Zarząd Zieleni Miejskiej w tym tygodniu ściął trzy drzewa w parku Planty. Jako pierwsi poinformowali nas o tym Czytelnicy, przysyłając zdjęcia na redakcyjnego maila i prosząc jednocześnie o wyjaśnienie tej sprawy. Dlaczego drzewa wycięto?
Jak wyjaśnia Łukasz Mierzejewski z biura prasowego Urzędu Miejskiego w Elblągu ścięto dwa wiązy szypułkowe i jedną lipę.
- Drzewa w parku Planty, które zostały wskazane do wycinki, kwalifikowały się do usunięcia ze względów sanitarnych. Wszystkie zostały zdiagnozowane jako nienadające się do przestrzeni publicznej i stanowiące zagrożenie z powodu bardzo złej kondycji. Marszałek województwa warmińsko-mazurskiego wydał pozytywną decyzję w tej sprawie - informuje Łukasz Mierzejewski.

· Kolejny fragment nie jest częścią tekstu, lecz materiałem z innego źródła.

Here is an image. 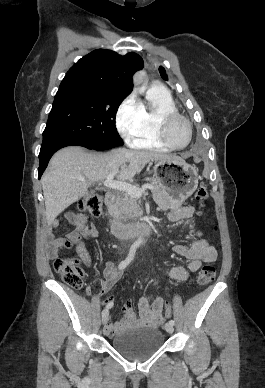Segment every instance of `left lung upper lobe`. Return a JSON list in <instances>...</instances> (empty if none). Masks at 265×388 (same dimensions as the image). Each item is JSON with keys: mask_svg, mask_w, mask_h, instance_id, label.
I'll use <instances>...</instances> for the list:
<instances>
[{"mask_svg": "<svg viewBox=\"0 0 265 388\" xmlns=\"http://www.w3.org/2000/svg\"><path fill=\"white\" fill-rule=\"evenodd\" d=\"M159 71H160L161 77H162L164 80H168L165 69L162 68V67H160V68H159Z\"/></svg>", "mask_w": 265, "mask_h": 388, "instance_id": "left-lung-upper-lobe-1", "label": "left lung upper lobe"}]
</instances>
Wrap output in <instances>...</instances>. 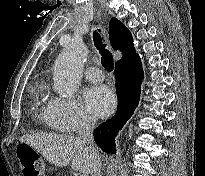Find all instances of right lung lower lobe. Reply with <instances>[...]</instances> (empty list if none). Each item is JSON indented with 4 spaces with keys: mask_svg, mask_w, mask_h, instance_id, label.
<instances>
[{
    "mask_svg": "<svg viewBox=\"0 0 205 176\" xmlns=\"http://www.w3.org/2000/svg\"><path fill=\"white\" fill-rule=\"evenodd\" d=\"M116 92L118 106L114 117L101 124L94 131V140L106 153L114 154L115 136L122 129L136 109L143 79L142 63L139 55L126 62L116 64Z\"/></svg>",
    "mask_w": 205,
    "mask_h": 176,
    "instance_id": "right-lung-lower-lobe-1",
    "label": "right lung lower lobe"
}]
</instances>
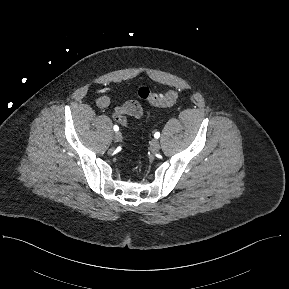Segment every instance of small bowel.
Returning a JSON list of instances; mask_svg holds the SVG:
<instances>
[{
  "label": "small bowel",
  "mask_w": 289,
  "mask_h": 289,
  "mask_svg": "<svg viewBox=\"0 0 289 289\" xmlns=\"http://www.w3.org/2000/svg\"><path fill=\"white\" fill-rule=\"evenodd\" d=\"M116 89L117 87L115 86L104 87L96 98V105L101 109L108 108L111 104L110 94L116 91ZM142 114L143 109L140 103L135 100H129L113 108L112 118L120 125L127 126L128 116L139 119Z\"/></svg>",
  "instance_id": "c3829d8e"
}]
</instances>
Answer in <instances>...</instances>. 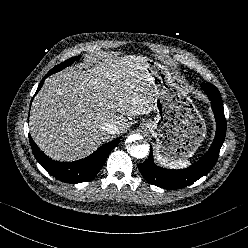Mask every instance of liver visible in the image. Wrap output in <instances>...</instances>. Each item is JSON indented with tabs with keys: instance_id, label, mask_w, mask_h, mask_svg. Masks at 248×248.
Instances as JSON below:
<instances>
[{
	"instance_id": "obj_1",
	"label": "liver",
	"mask_w": 248,
	"mask_h": 248,
	"mask_svg": "<svg viewBox=\"0 0 248 248\" xmlns=\"http://www.w3.org/2000/svg\"><path fill=\"white\" fill-rule=\"evenodd\" d=\"M147 66L145 57L125 56L47 78L29 121L37 146L54 160H77L107 141L106 123L116 124V133H122L128 117L150 113L155 89Z\"/></svg>"
}]
</instances>
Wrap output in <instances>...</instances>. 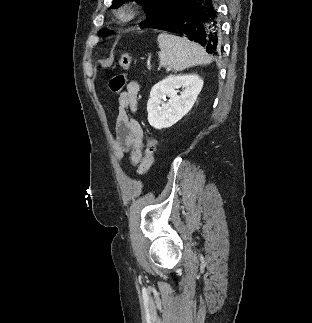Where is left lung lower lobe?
Here are the masks:
<instances>
[{
    "label": "left lung lower lobe",
    "instance_id": "obj_1",
    "mask_svg": "<svg viewBox=\"0 0 312 323\" xmlns=\"http://www.w3.org/2000/svg\"><path fill=\"white\" fill-rule=\"evenodd\" d=\"M170 9L166 18L153 29L186 36L211 55L219 56L221 24L216 0H175Z\"/></svg>",
    "mask_w": 312,
    "mask_h": 323
}]
</instances>
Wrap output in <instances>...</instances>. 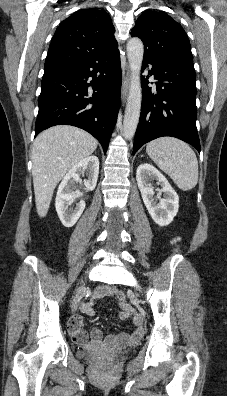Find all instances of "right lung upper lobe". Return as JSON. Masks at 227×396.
<instances>
[{
  "label": "right lung upper lobe",
  "instance_id": "obj_1",
  "mask_svg": "<svg viewBox=\"0 0 227 396\" xmlns=\"http://www.w3.org/2000/svg\"><path fill=\"white\" fill-rule=\"evenodd\" d=\"M115 28L100 8L82 9L62 21L51 40L44 69L86 61L117 49Z\"/></svg>",
  "mask_w": 227,
  "mask_h": 396
}]
</instances>
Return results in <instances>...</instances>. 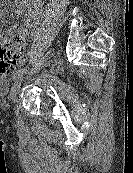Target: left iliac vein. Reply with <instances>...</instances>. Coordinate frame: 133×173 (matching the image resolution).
I'll return each instance as SVG.
<instances>
[{
    "label": "left iliac vein",
    "mask_w": 133,
    "mask_h": 173,
    "mask_svg": "<svg viewBox=\"0 0 133 173\" xmlns=\"http://www.w3.org/2000/svg\"><path fill=\"white\" fill-rule=\"evenodd\" d=\"M21 84H22V78L17 79L16 82L14 83L11 93H10L11 100H13L16 97V95L19 93Z\"/></svg>",
    "instance_id": "4c4485c4"
}]
</instances>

Urzędnik zaznacza, że ścięto drzewa, których stan zagrażał bezpieczeństwu osób przebywających w ich pobliżu.
Były to: wiąz szypułkowy (zlokalizowany na wzniesieniu groty, drzewo całkowicie suche: stwierdzono ubytek u podstawy pnia); wiąz szypułkowy (znajdujący się przy pasie zieleni między chodnikiem przy ul. Armii Krajowej, a alejką parku: drzewo całkowicie suche) i lipa drobnolistna (znajdująca się przy alejce spacerowej parku: odłamany przez wichurę konar ujawnił spróchniałe wnętrze pnia drzewa).
Przypomnijmy, że wkrótce grotę czeka rewitalizacja. 21 listopada ma odbyć się otwarcie ofert w przetargu na rewitalizację.